For Andrew Keen, though, this just means that professionals will see their work swamped under a wave of sub-standard amateurish bilge. He claims that the ranks of the cultural gatekeepers are being decimated: “Professional critics, journalists, editors, musicians, moviemakers and other purveyors of expert information are being replaced....by amateur bloggers, hack reviewers, homespun moviemakers, and attic recording artists.”
So, Wikipedia has undermined the experts who write the Encyclopedia Britannica, bloggers like Arianna Huffington eat away at the fabric of fine old newspapers like the New York Times, and YouTube threatens the economics of Hollywood. It gets worse; there is even evidence that the professionals of Madison Avenue could be an endangered species, as marketing budgets are diverted towards cheap user-generated adverts. In a heart-breaking passage, Keen describes how brands like Frito-Lay and Chevrolet ran some of these cheap adverts during the 2007 Super Bowl, and works out that this saved them $331,000. “That’s $331,000 that wasn’t paid to professional filmmakers, scriptwriters, actors and marketing companies – $331,000 sucked out of the economy.”
That the economics of the internet threaten many old media businesses has become a truism but Keen fails to provide much evidence for his charge that it is the amateur who is elbowing aside the professional.

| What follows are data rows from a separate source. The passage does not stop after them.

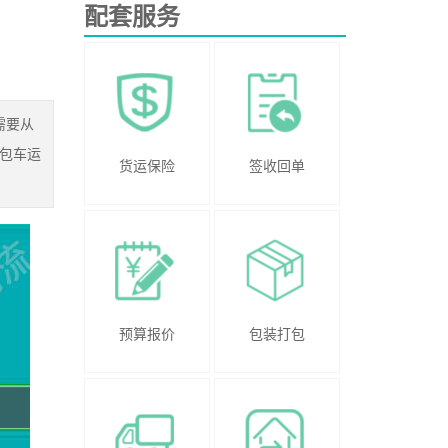
配套服务
需要从
包车运
货运保险
签收回单
预算报价
包装打包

He is on stronger ground when he questions the assumption in Chris Anderson’s The Long Tail that the economics of web distribution will let a thousand flowers bloom, both professional and amateur. It seems more likely that the ‘hit’ system will reassert itself, with a just a few cultural products winning a big enough audience to sustain the livelihoods of their creators.
Having dealt with the dreadful scourge of amateurism, Keen widens his attack, and launches a general sideswipe at everything that is bad about the internet, from spam to viruses, from the assault on privacy to the threat from paedophiles and other predators.
Poor old Andrew Keen. His problem is that he has swallowed whole everything the Web 2.0 zealots have told him, and that is why he is so afraid. But the truth is a little more mundane. YouTube may well have unleashed a million shaky videos onto the web, but it has been gradually captured by professional content. The Arctic Monkeys might have got started on MySpace, but it took a big record label to make them megastars – and they also happen to be quite talented. Yes, it’s dreadful that ‘citizen journalists’ are trying to usurp the role of professional writers and broadcasters, but the public shows little appetite for their amateur material. So Andrew – calm down. The web revolution is proceeding but the ancien regime of cultural gatekeepers is fighting back.